Unidade entre sunitas, xiitas e todo o povo iraquiano

Na nova situação, ambos os setores entraram em combate e passaram a unir publicamente suas lutas contra o inimigo ocupante. O grito de guerra “nem sunitas nem xiitas, somos irmãos e nunca venderemos nosso país” ouvido em uma mesquita xiita de Bagdá expressa o repúdio ao saque a que o imperialismo submete o país. A ocupação imperialista tornou-se o inimigo comum de ambos, e acabou por unir xiitas e sunitas para enfrentá-lo. O apoio da cidade de de Fallujah e bairros sunitas a Cidade Sadr e dos xiitas ao cerco contra Fallujah selou essa unidade.
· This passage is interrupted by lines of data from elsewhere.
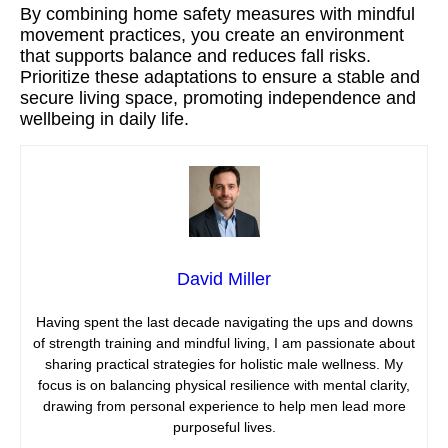
By combining home safety measures with mindful
movement practices, you create an environment
that supports balance and reduces fall risks.
Prioritize these adaptations to ensure a stable and
secure living space, promoting independence and
wellbeing in daily life.
David Miller
Having spent the last decade navigating the ups and downs
of strength training and mindful living, I am passionate about
sharing practical strategies for holistic male wellness. My
focus is on balancing physical resilience with mental clarity,
drawing from personal experience to help men lead more
purposeful lives.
O bairro sunita de Al Adamiya, em Bagdá, levantou-se contra as tropas americanas em apoio a seus vizinhos xiitas de Cidade Sadr. A solidariedade com os insurretos chega desde as mesquitas sunitas da capital, e desde Fallujah e Ramadi, no triângulo sunita. O muro entre as duas alas muçulmanas está caindo por terra. Os dois movimentos de guerrilha se apóiam um no outro. A idéia de um combate nacional comum está em curso e também a noção adquirida nas lutas dos últimos dias de que as forças armadas norte-americanas podem ser colocadas em dificuldade, mesmo com toda a sua superioridade militar.

O Conselho de Governo não tem nenhum peso nem influência na população; é apenas uma máscara ou uma sombra do verdadeiro poder que existe no país, a APC (Autoridade Provisória da Coalizão), o comando militar e político dos EUA. Porém, ainda assim, alguns ministros e membros do Conselho renunciaram por não suportarem mais o grau de repressão desatada pelo imperialismo contra as populações civis, e a exigência feita pelo responsável da administração americana no Iraque, Paul Bremer, para que sejam respaldadas todas as ações dos marines e do exército americano. O repúdio da população à ocupação também faz com que alguns dirigentes, que haviam se aliado aos ocupantes, agora queiram sair do governo. Isso porque querem preservar sua imagem, pois pensam em manter alguma influência no futuro Iraque.

O governo de George Bush já vinha modificando a posição original de quando invadiu o Iraque e que manteve até pouco tempo, apelando para a ONU (Organização das Nações Unidas) para tentar sair do atoleiro. Tinha a expectativa de que a ONU interviesse para convencer a direção xiita a colaborar, ampliando, assim, a “legalidade” da ocupação.

O governo americano queria o respaldo e a ajuda da ONU para desmontar a resistência.
Obviamente, a ONU e atrás dela os países imperialistas europeus que não participaram da invasão, como França e Alemanha, estavam dispostos a ajudar os EUA. Mas agora a situação ficou mais difícil, porque os xiitas estão em pé de guerra e os próprios aliados de primeira hora (EUA, Grã Bretanha e Espanha) estão em maus lençóis depois da derrota do ex-chefe do governo espanhol José María Aznar.